Fondateur de fuseproject (« dédié au développement de l'expérience émotionnelle que peuvent procurer les marques par le biais d'histoires racontées »), Yves Béhar explore l'univers du design depuis son enfance en Suisse. « En Europe, nous avons pour double nature d'évaluer les objets du point de vue fonctionnel et esthétique », explique-t-il.
Yves Béhar a grandi dans une famille biculturelle, sa mère venant d'Allemagne de l'Est et son père de Turquie. « L'un est fonctionnel et moderniste, l'autre expressif et poétique », explique-t-il. “ J'essaie toujours de marier les deux tendances dans mes projets ».
Designer relativement jeune, il a déjà une carrière impressionnante. Diplômé de l'Art Center College of Design, il a débuté sa carrière en travaillant pour des clients high-tech de la Silicon Valley, comme Apple et Hewlett Packard, avant d’évoluer dans les milieux du sport, des vêtements, de la technologie et de l'ameublement.
Dans l’un des innombrables articles qui lui sont consacrés, Béhar est adoubé comme « le créateur pluridisciplinaire de notre temps ». Parmi les nombreux prix qui lui ont été décernés, on compte le National Design Award du Cooper Hewitt Smithsonian National Design Museum, où ses travaux font partie intégrante de la collection permanente.
En 2004, il a présenté deux expositions individuelles, l’une au San Francisco Museum of Modern Art, l’autre au Musée de Design et D’arts Appliqués Contemporains de Lausanne, en Suisse.

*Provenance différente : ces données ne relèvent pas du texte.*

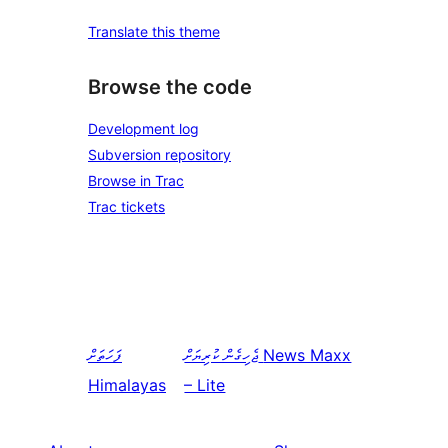
Translate this theme
Browse the code
Development log
Subversion repository
Browse in Trac
Trac tickets
ފަހަތަށް
ޖެހިގެން ކުރިޔަށް
News Maxx
Himalayas
– Lite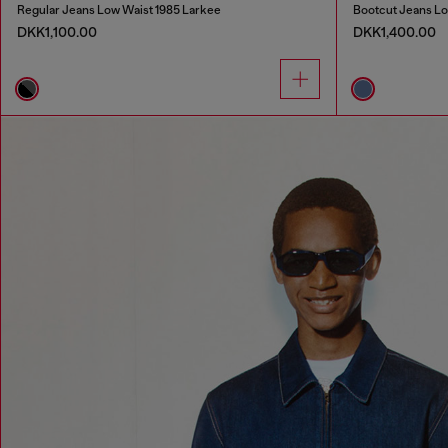
Regular Jeans Low Waist 1985 Larkee
Bootcut Jeans Lo
DKK1,100.00
DKK1,400.00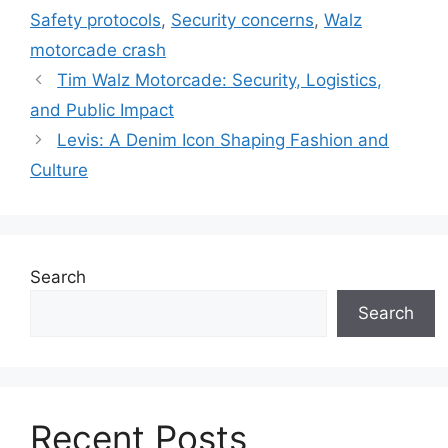
Safety protocols
,
Security concerns
,
Walz
motorcade crash
Tim Walz Motorcade: Security, Logistics,
and Public Impact
Levis: A Denim Icon Shaping Fashion and
Culture
Search
Search
Recent Posts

« Ma philosophie de travail avec les clients tend à établir une connexion émotionnelle via les idées et le contenu plutôt qu'au moyen du style », déclare Yves Béhar. « Ce qui compte c’est moins le choix d’une esthétique ou d’une autre que des conversations riches de sens au cours desquelles tous s’accordent en termes d’approche et d’orientation ».

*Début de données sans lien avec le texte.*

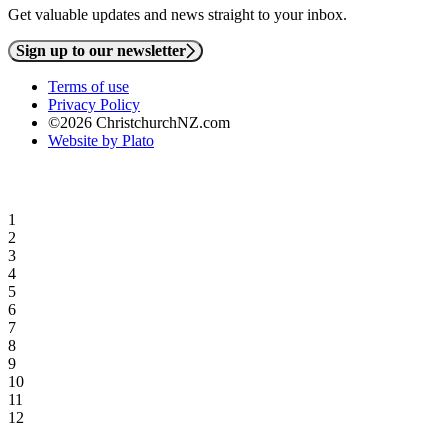
Get valuable updates and news straight to your inbox.
Sign up to our newsletter
Terms of use
Privacy Policy
©2026 ChristchurchNZ.com
Website by Plato
1
2
3
4
5
6
7
8
9
10
11
12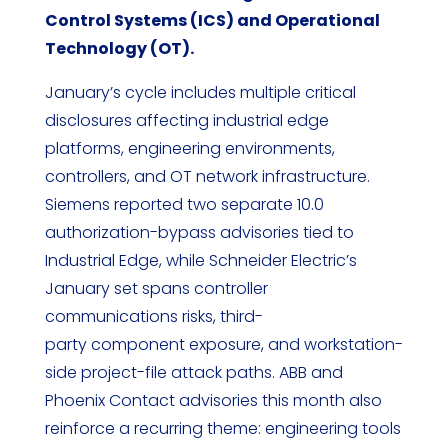
Control Systems (ICS) and Operational
Technology (OT).
January’s cycle includes multiple critical
disclosures affecting industrial edge
platforms, engineering environments,
controllers, and OT network infrastructure.
Siemens reported two separate 10.0
authorization-bypass advisories tied to
Industrial Edge, while Schneider Electric’s
January set spans controller
communications risks, third-
party component exposure, and workstation-
side project-file attack paths. ABB and
Phoenix Contact advisories this month also
reinforce a recurring theme: engineering tools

Sa collaboration avec Herman Miller est le fruit d’une telle conversation. Admirateur de Charles et Ray Eames, Yves Béhar avait décidé de réaliser lui-même quelque chose pour la société. « Le design est au cœur de la culture de Herman Miller », souligne-t-il. “ Alors un jour, je les ai tout simplement appelés au téléphone pour leur dire 'Et si on travaillait ensemble ?' ».
Chacun s'est empressé de transposer ses idées sur le papier et quelques années plus tard, Herman Miller lançait Leaf et Ardea, deux lampes qui innovaient avec brio.
Étant donné la vaste gamme de produits sur lesquels il travaille, on pourrait croire que les pensées de Béhar ont du mal à échapper à l’univers du design. Pas du tout, déclare-t-il. « J’ai bien d’autres centres d’intérêt qui assurent mon équilibre. Par exemple, j’adore le surf, la planche à voile et le snow-board. Je passe donc beaucoup de temps au contact de la nature ».
Pour ce qui est de l'avenir, Yves Béhar souhaite continuer à concevoir des produits pour des sociétés qui recherchent une nouvelle direction, un changement, une transformation. « J'aime beaucoup travailler avec des gens qui se tournent vers le futur et vers la nouvelle génération ».
Il est évident que c’est le compagnon de route idéal.